In January we published our State of the North economic report, an annual exercise that makes this journalist turned public-sector CEO’s palms sweat because I’m never quite sure what the political fallout might be.
This year was particularly so as the report, which is independently researched by our partners at MNP, included new data and forecasts on the changing nature of the rural economy.
The report could be summed up by saying the next industrial revolution that’s forecast as coming soon to a rural community near you is well underway and has been for many years.
At the top of the report, the short-term forecast for the region is flat – that’s because the steep downturn in the forestry sector and middling development in other areas is offsetting the explosive contributions the energy sector will make to our region in the years ahead.
In fact, it was startling to see how critical LNG Canada, Coastal GasLink and Site C are to our near-term regional economic health.
More interesting yet is how employment in B.C.’s natural resource sectors has changed over the past 20 years, and what the demographic forecast for the north looks like in the next 20.
The data shows that employment attributable to natural resources in B.C. has been on a steady decline since 1997, and today the high-tech sector employs slightly more people in B.C. than all the natural resource sectors combined.
That said, our natural resource industries still contribute significantly more to provincial GDP than the high-tech sector does.
It’s worth pointing out that these sectors are just statistical identifiers and are not mutually exclusive: there are many high-tech jobs in B.C. that support natural resource industries, and vice versa.

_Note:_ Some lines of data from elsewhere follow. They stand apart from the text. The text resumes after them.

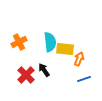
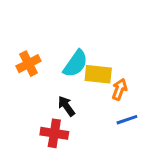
cyan semicircle: (50, 42) -> (75, 64), turned 42
red cross: (26, 75) -> (54, 133), moved, turned -36

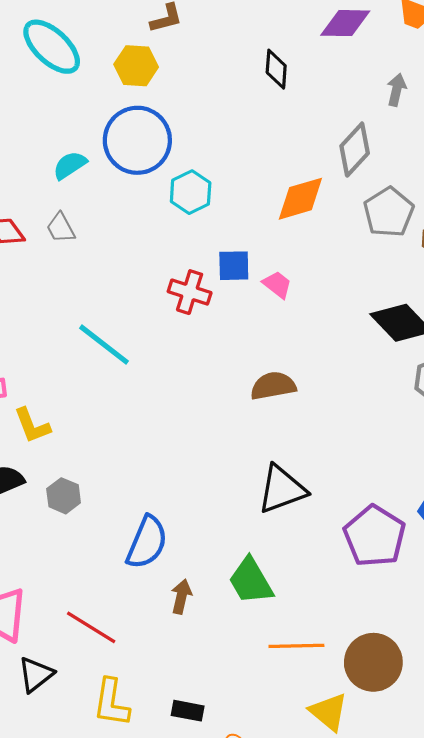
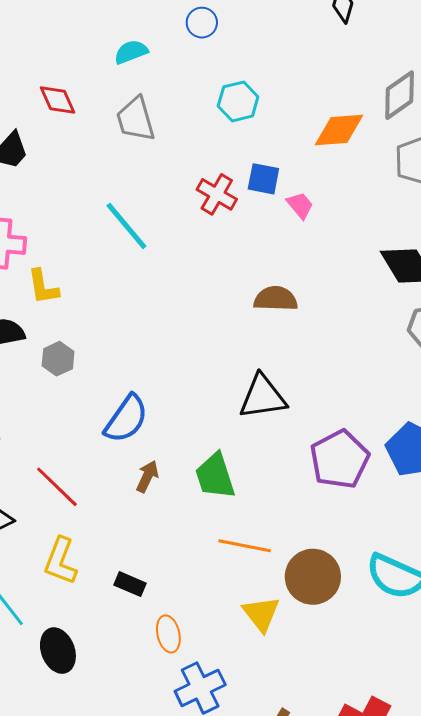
blue circle: (137, 140) -> (202, 23), moved, size x0.5
gray trapezoid: (61, 228) -> (136, 119), moved, size x1.5

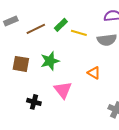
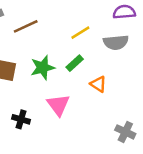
green rectangle: (61, 25) -> (75, 63), moved
yellow line: (79, 33) -> (80, 33), turned -49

Now, combine that data with what we know anecdotally is going on in B.C. and you can identify some interesting trends:
1) The data indicates that urban areas such as Metro Vancouver are diversifying faster and becoming responsible for an increasing share of provincial employment.
2) Natural resource industries in B.C. are among the most technologically advanced sectors we have. The decline in their employment numbers is because these industries have been adopting new technologies, such as automation, to remain competitive.
This means that mines, mills and gas plants typically employ fewer people than they once did as labour-intensive jobs disappear, but they now need to find more skilled employees for tech-enabled jobs.
This is a good-news story in that it demonstrates how innovative heavy industry in B.C. has been over the past two decades.
The challenge lies in how our rural communities position themselves to adapt to this new reality.
Regional centres such as Prince George, Kamloops, Nanaimo and others likely stand to do well in the decades ahead thanks to population sizes, sector diversity, housing adequacy, amenities and services such as health care and education.
But smaller communities may find it challenging to maintain population, services and quality of life for residents without a vision and plan to adapt to the future. The report’s data shows rural areas increasingly account for a smaller share of B.C.’s residents. Their population will age significantly in the next 20 years, and much of their housing is inadequate or old.
As well, more than a few of our communities continue to operate centred on a large industrial tax base, which makes diversification difficult in a down commodity market as those places struggle to maintain service delivery.
And maintaining those communities is costly, given northern climates and the 20th-century vision with which they were laid out, characterized by extensive infrastructure and low-density neighbourhoods.
Although these trends need to be addressed, it should be pointed out there’s no scapegoat here – the challenge in rural areas I’m describing is common to rural areas across Canada, the U.S. and Europe.
In their 2018 paper Jobs for the Heartland: Place-Based Policies in 21st Century America, Benjamin Austin, Edward Glaeser and Lawrence Summers describe a similar trend in the U.S. eastern heartland as “economic dislocation caused by deindustrialization.” They note that the mobility of labour and capital between high-wage and low-wage areas in 20th-century America has fallen considerably, and that the country is evolving into “durable islands of wealth and poverty.”
So, what’s the solution?
In short, we need to look at ways to retain our retirees, attract the next-generation workforce and support the development of that workforce through education and training that’s adaptive to knowledge-based and tech-enabled jobs.
Certainly, we need jobs for these people, which is why I continue to support the natural resource industries. I see them as the cornerstone for long-term development and diversification in the north, and it’s clear that future jobs in those industries will be knowledge based.
But we also need to consider more seriously place-based policies we could implement in rural areas, policies common in Europe and the U.S., that catalyze job creation, sustain rural communities and improve the well-being of people who call this part of the province home. •
Joel McKay (joel@northern development.bc.ca) is the chief executive officer of Northern Development Initiative Trust, a non-profit organization that stimulates economic growth throughout northern B.C. He is also a Jack Webster Award-winning journalist and a former Business in Vancouver editor.